Mutual Contrastive Learning to Disentangle Whole Slide Image
Representations for Glioma Grading
- URL: http://arxiv.org/abs/2203.04013v1
- Date: Tue, 8 Mar 2022 11:08:44 GMT
- Title: Mutual Contrastive Learning to Disentangle Whole Slide Image
Representations for Glioma Grading
- Authors: Lipei Zhang, Yiran Wei, Ying Fu, Stephen Price, Carola-Bibiane
Sch\"onlieb and Chao Li
- Abstract summary: Whole slide images (WSI) provide valuable phenotypic information for histological malignancy assessment and grading of tumors.
The most commonly used WSI are derived from formalin-fixed paraffin-embedded (FFPE) and frozen sections.
Here we propose a mutual contrastive learning scheme to integrate FFPE and frozen sections and disentangle cross-modality representations for glioma grading.
- Score: 10.65788461379405
- License: http://arxiv.org/licenses/nonexclusive-distrib/1.0/
- Abstract: Whole slide images (WSI) provide valuable phenotypic information for
histological assessment and malignancy grading of tumors.
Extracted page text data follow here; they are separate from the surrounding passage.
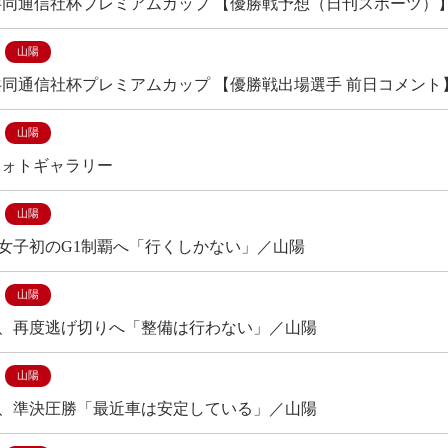
 共同通信社杯プレミアムカップ 【優勝戦予想（日刊スポーツ）
山陽
 共同通信社杯プレミアムカップ 【優勝戦出場選手 前日コメン
山陽
フォトギャラリー
山陽
女子初のG1制覇へ「行くしかない」／山陽
山陽
、再度逃げ切りへ「整備は行わない」／山陽
山陽
、準決圧勝「最近車は安定している」／山陽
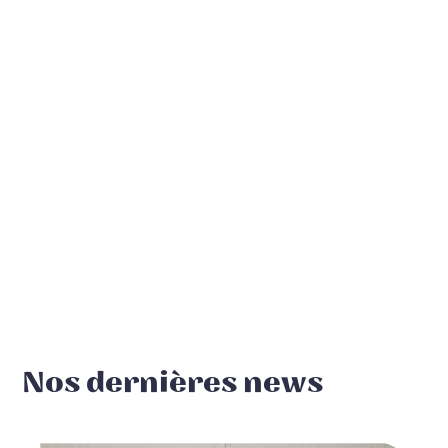
Nos dernières news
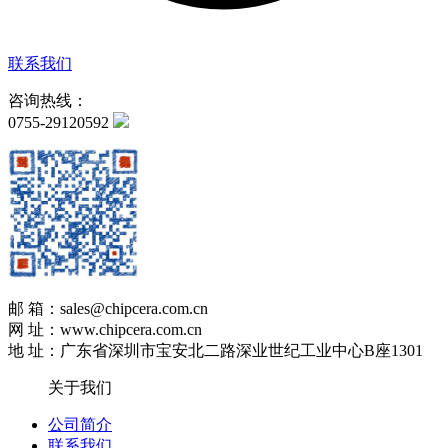
联系我们
咨询热线：
0755-29120592
邮 箱：sales@chipcera.com.cn
网 址：www.chipcera.com.cn
地 址：广东省深圳市宝安北二路深业世纪工业中心B座1301
关于我们
公司简介
联系我们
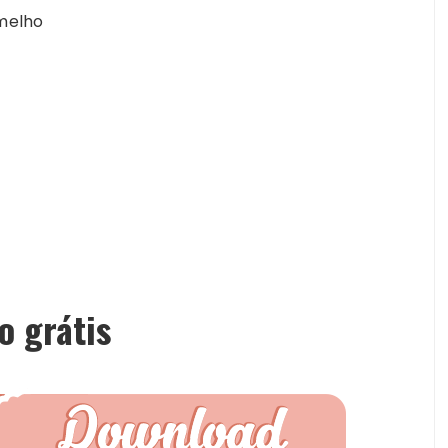
rmelho
o grátis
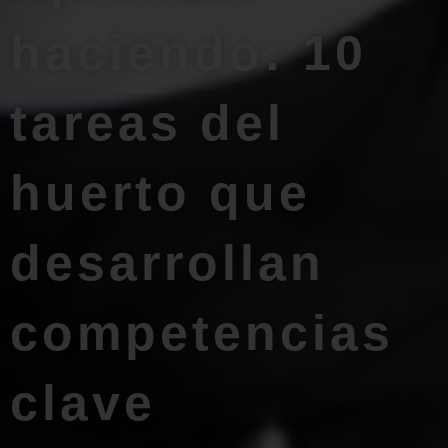
haciendo: 10
tareas del
huerto que
desarrollan
competencias
clave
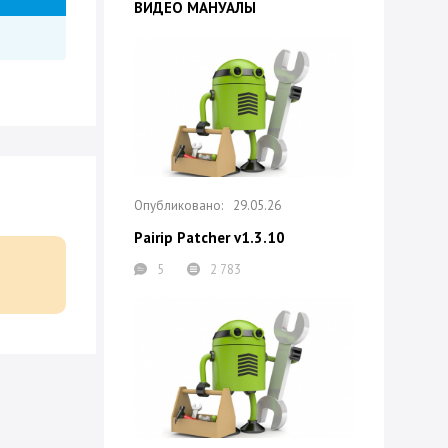
ВИДЕО МАНУАЛЫ
29.05.26
Pairip Patcher v1.3.10
5
2 783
The WSI-based
computational pathology promises to provide rapid diagnostic support and
facilitate digital health. The most commonly used WSI are derived from
formalin-fixed paraffin-embedded (FFPE) and frozen sections. Currently, the
majority of automatic tumor grading models are developed based on FFPE
sections, which could be affected by the artifacts introduced by tissue
processing. Here we propose a mutual contrastive learning scheme to integrate
FFPE and frozen sections and disentangle cross-modality representations for
glioma grading. We first design a mutual learning scheme to jointly optimize
the model training based on FFPE and frozen sections. Further, we develop a
multi-modality domain alignment mechanism to ensure semantic consistency in the
backbone model training. We finally design a sphere normalized
temperature-scaled cross-entropy loss (NT-Xent), which could promote
cross-modality representation disentangling of FFPE and frozen sections. Our
experiments show that the proposed scheme achieves better performance than the
model trained based on each single modality or mixed modalities. The sphere
NT-Xent loss outperforms other typical metrics loss functions.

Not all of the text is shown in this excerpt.